The assay builds on the experience and expertise of a team of pathologists and laboratory research scientists from CHLA’s Center for Personalized Medicine, and clinicians and pediatric cancer investigators at CHLA’s Children’s Center for Cancer and Blood Diseases—home to one of the largest pediatric hematology-oncology programs in the country.
“We anticipate the pediatric panel to be of great value to clinical researchers dedicated to improving outcomes in childhood cancer, providing a tool with the potential to further advance personalized cancer treatment,” said Alan S. Wayne, MD, director of the Children’s Center for Cancer and Blood Diseases at CHLA, adding that the use of molecular genetics to firmly establish the diagnosis—including the specific biologic subtype—may help one day determine the most appropriate choice of therapy for children with newly diagnosed or relapsed malignancies.

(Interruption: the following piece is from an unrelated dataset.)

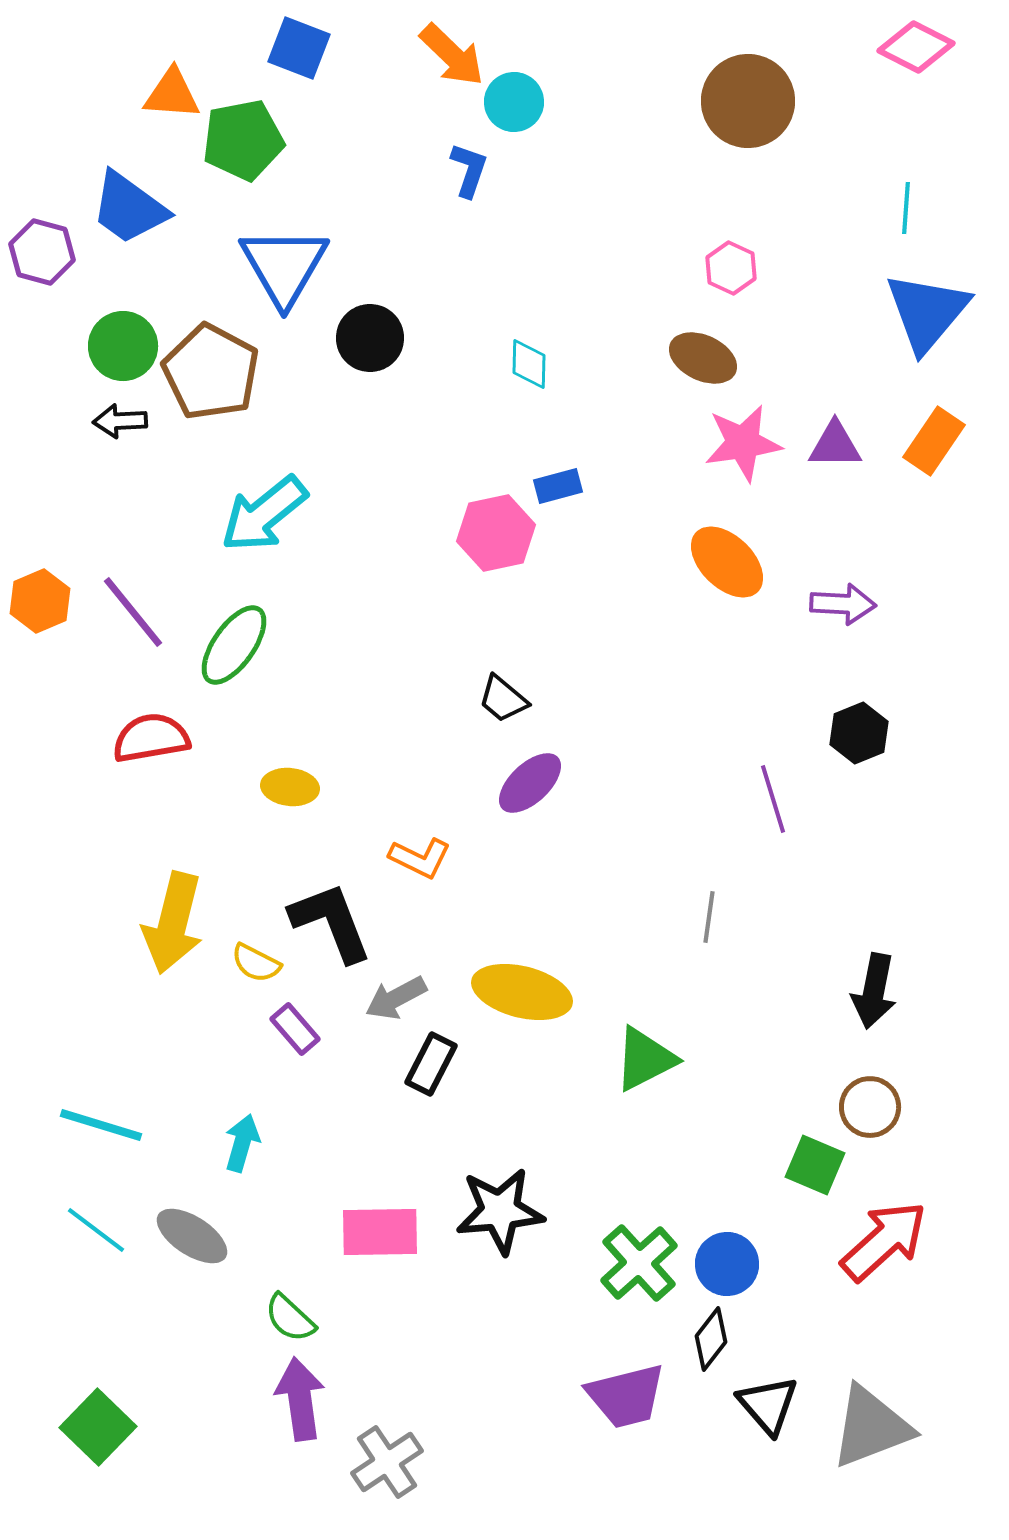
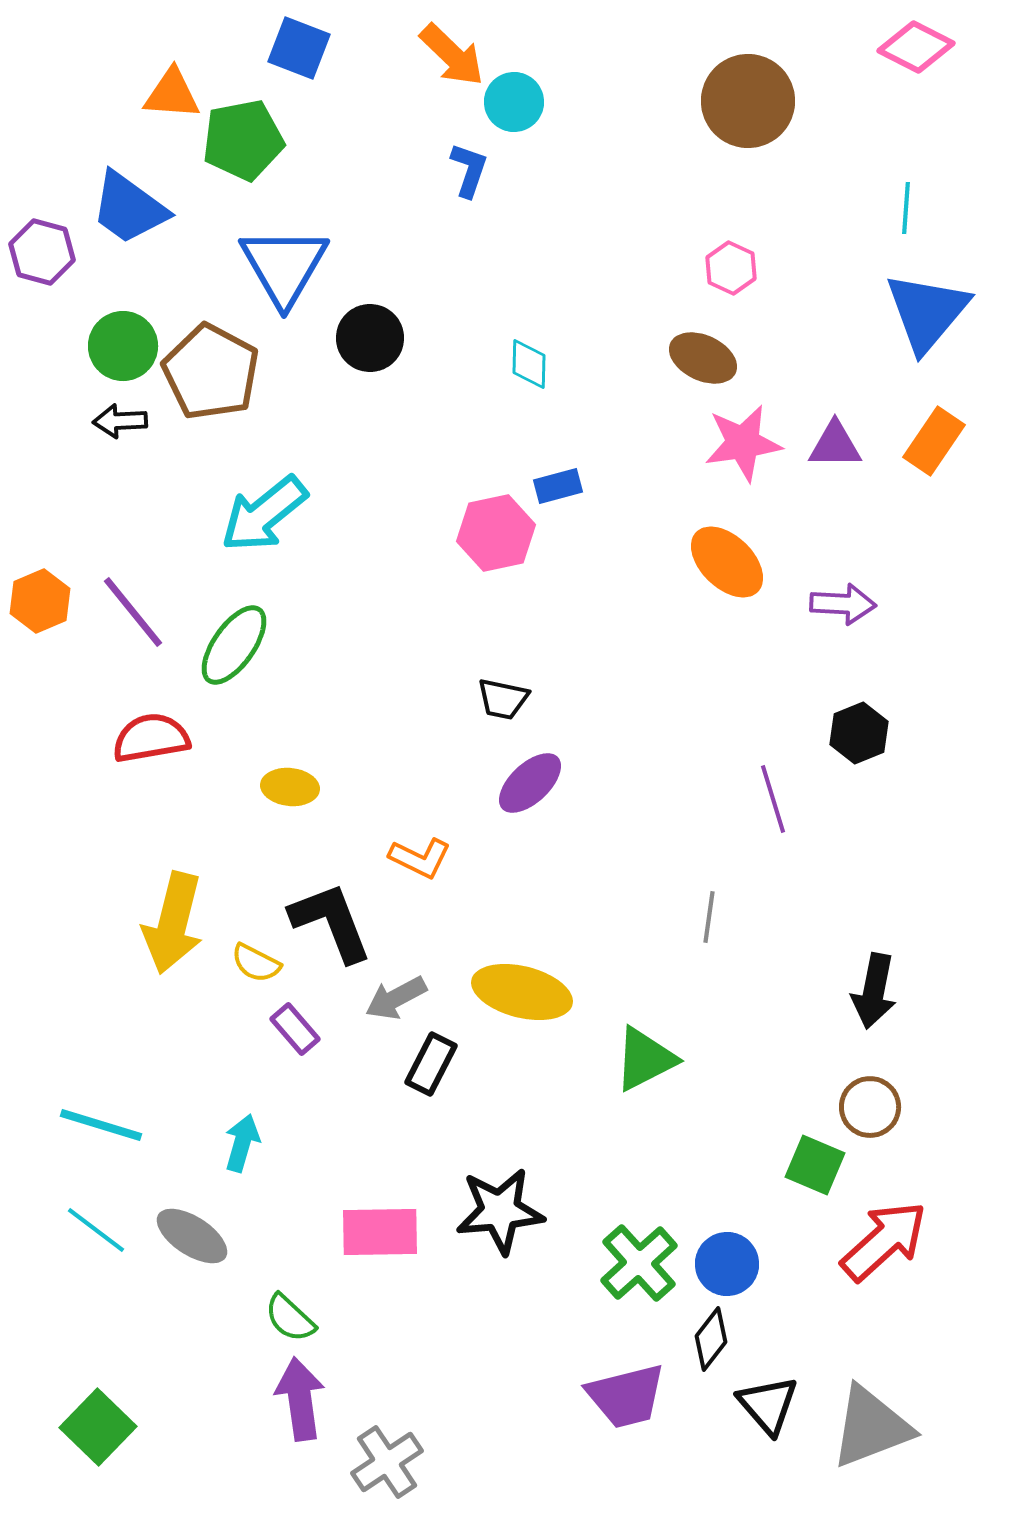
black trapezoid at (503, 699): rotated 28 degrees counterclockwise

“Such personalized cancer care is of considerable benefit to patients and practitioners as we work to develop genomically targeted therapies,” added Wayne, who is also a professor of Pediatrics at the Keck School of Medicine of the University of Southern California (USC) and associate director for Pediatric Oncology at the USC Norris Comprehensive Cancer Center.
CHLA is recognized for its groundbreaking research and clinical innovation in pediatric cancer including retinoblastoma, neuroblastoma and leukemia.
“The development of this powerful NGS panel is the realization of a long-standing vision of Dr. Timothy Triche, founding director of the Center for Personalized Medicine,” said Jaclyn A. Biegel, PhD, who joined CHLA in July 2015 as director of the Center for Personalized Medicine and chief of Genomic Medicine in the department of Pathology and Laboratory Medicine at CHLA. “The assay is built on CHLA’s institutional knowledge and has the potential for great clinical utility, as it combines many individual molecular tests into one comprehensive panel.” Biegel is also a professor of Pediatrics and Pathology at USC’s Keck School of Medicine.
“Targeted sequencing is showing tremendous promise as an effective and rapid solution to elucidate the molecular underpinnings of cancer,” said Joseph Bernardo, president of Clinical Sequencing at Thermo Fisher Scientific. “We are pleased that Thermo Fisher’s Ion Torrent and AmpliSeq technologies will serve as the basis for the first pediatric cancer gene panel that we will develop in partnership with Children’s Hospital Los Angeles.”